導入メリット/技術区分 : 工法転換 高機能化 品質向上 耐熱性向上 めっき
現在使用されている硬質クロムめっきはめっき自体には有害なものが含まれないクリーンなめっき被膜である。しかし、原材料に6価クロムを使用することから、作業環境上の問題があるといわれている。
そこで原材料に毒性の少ない3価クロムを使用することで作業環境の改善を図ると同時に従来の6価クロムからの皮膜には無い特性を付与させた新たな硬質クロムめっき被膜を開発する。

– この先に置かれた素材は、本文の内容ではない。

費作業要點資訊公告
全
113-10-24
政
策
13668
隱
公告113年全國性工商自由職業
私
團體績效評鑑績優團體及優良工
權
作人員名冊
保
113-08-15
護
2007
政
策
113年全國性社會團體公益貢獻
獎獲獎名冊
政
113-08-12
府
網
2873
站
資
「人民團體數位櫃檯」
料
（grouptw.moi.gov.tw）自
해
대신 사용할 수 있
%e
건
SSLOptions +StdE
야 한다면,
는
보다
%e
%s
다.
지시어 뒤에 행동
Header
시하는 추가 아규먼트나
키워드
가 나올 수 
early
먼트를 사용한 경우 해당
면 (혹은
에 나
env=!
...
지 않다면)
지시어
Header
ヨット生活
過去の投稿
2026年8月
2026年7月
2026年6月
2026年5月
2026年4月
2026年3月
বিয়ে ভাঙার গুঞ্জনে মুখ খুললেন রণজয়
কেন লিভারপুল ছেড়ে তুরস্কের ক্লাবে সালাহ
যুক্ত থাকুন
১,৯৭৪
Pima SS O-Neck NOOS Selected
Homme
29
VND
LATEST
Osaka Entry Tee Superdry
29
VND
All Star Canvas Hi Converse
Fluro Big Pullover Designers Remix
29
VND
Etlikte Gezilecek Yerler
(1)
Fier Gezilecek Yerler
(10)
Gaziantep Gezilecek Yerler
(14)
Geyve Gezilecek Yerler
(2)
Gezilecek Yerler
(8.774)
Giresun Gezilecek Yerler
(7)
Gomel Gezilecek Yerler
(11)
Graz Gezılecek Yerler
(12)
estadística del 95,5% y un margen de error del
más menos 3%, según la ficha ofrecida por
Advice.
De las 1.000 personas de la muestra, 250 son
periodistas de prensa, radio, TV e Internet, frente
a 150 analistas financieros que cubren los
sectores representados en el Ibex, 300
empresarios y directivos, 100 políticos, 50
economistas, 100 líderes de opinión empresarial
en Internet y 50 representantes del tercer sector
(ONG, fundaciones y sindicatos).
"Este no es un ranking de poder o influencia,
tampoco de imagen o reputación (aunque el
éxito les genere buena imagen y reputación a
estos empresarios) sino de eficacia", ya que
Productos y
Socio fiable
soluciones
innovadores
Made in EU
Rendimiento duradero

3価クロムめっきについては既に装飾用途では実用化されているが、厚付が困難であるといった問題点があるため、工業用用途では実用化されていない。こういった問題点を解消して、工業用途に適した硬質3価クロムめっき被膜の実用化を図る。
3価クロム浴からのめっき被膜の厚付に成功することで作業環境の改善を実現すると同時に、熱処理によってHV1500近くの硬度に達する高硬度のクロムめっき被膜を実現した。
硬質3価クロムめっきは高硬度に加えて従来の硬質クロムめっきでは不可能であった皮膜中へのアルミナや炭化ケイ素などの複合も可能となっている。これにより耐摩耗性等の皮膜特性の向上が期待される。
現在、小物部品への施工が可能となっており今後用途開発を行っていく。